President Netumbo Nandi-Ndaitwah will lead the Namibian delegation to the conference.
Namibia is gearing up strategically for COP30 in Belém, Brazil, with a focus on organisation, clear agenda-setting and effective representation.
The team is set to address complex questions about Namibia's evolving climate policies, including the integration of oil and gas development into the third Nationally Determined Contribution, anticipating scrutiny of emissions and mitigation plans.
Namibia's approach to COP30 is to harness the institutional frameworks developed over the past decade, such as the Green Climate Fund and the Adaptation Fund, and leverage them to improve practical outcomes.

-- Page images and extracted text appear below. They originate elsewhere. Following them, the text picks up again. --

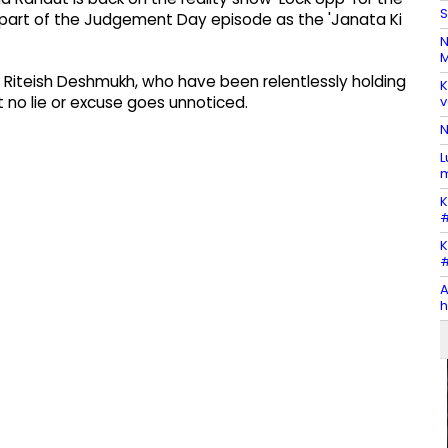
S
a part of the Judgement Day episode as the 'Janata Ki
N
M
nd Riteish Deshmukh, who have been relentlessly holding
K
v
 no lie or excuse goes unnoticed.
N
L
m
K
#
K
#
A
h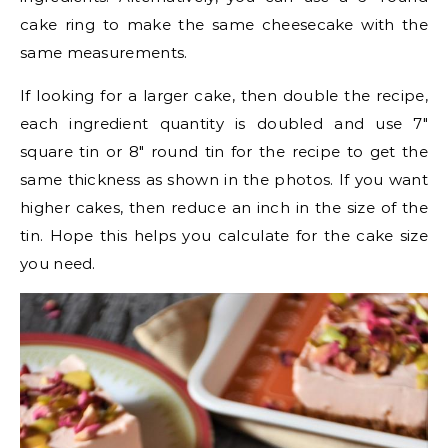
cake ring to make the same cheesecake with the
same measurements.
If looking for a larger cake, then double the recipe,
each ingredient quantity is doubled and use 7″
square tin or 8″ round tin for the recipe to get the
same thickness as shown in the photos. If you want
higher cakes, then reduce an inch in the size of the
tin. Hope this helps you calculate for the cake size
you need.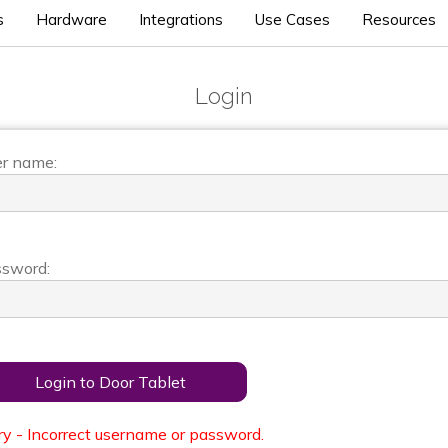
s
Hardware
Integrations
Use Cases
Resources
Login
r name:
sword:
Login to Door Tablet
ry - Incorrect username or password.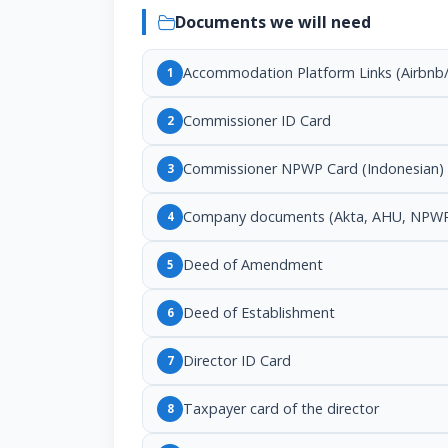
Documents we will need
Accommodation Platform Links (Airbnb/
1
Commissioner ID Card
2
Commissioner NPWP Card (Indonesian)
3
Company documents (Akta, AHU, NPWP
4
Deed of Amendment
5
Deed of Establishment
6
Director ID Card
7
Taxpayer card of the director
8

Petrus Muteyauli, the Head of Multilateral Environmental Agreements at the Ministry of Environment, Forestry and Tourism (MEFT), said, "We'll of course finalise modalities about matters on loss and damage, especially the Loss and Damage Fund, which is supposed to help developing countries to cope with damages and losses associated with climate change impacts. We will also be finalising matters pertaining to climate finance, the roadmap to mobilise the N$1.3 trillion by 2025 and beyond to help developing countries cope with the adverse impacts of climate change. Of course, there are also pending issues when it comes to adaptation. We set ourselves an adaptation goal, and there have to be some indicators that are being developed. There were over 4,000 indicators, but now we have streamlined them to just below a thousand."
Environmental Commissioner Timoteus Mufeti explained that "In the (third Nationally Determined Contributions) NDC3, which we are now starting to prepare, we are going to put NGC3 – I mean the oil and gas – in that report. So you will find people asking Namibia, You say you are committing to this, and now you are going to produce oil and gas. How is your emission going to be, and how are you going to manage it?"
The conference is scheduled to take place from November 10 to 21, marking a key milestone roughly a decade after the adoption of the Paris Agreement.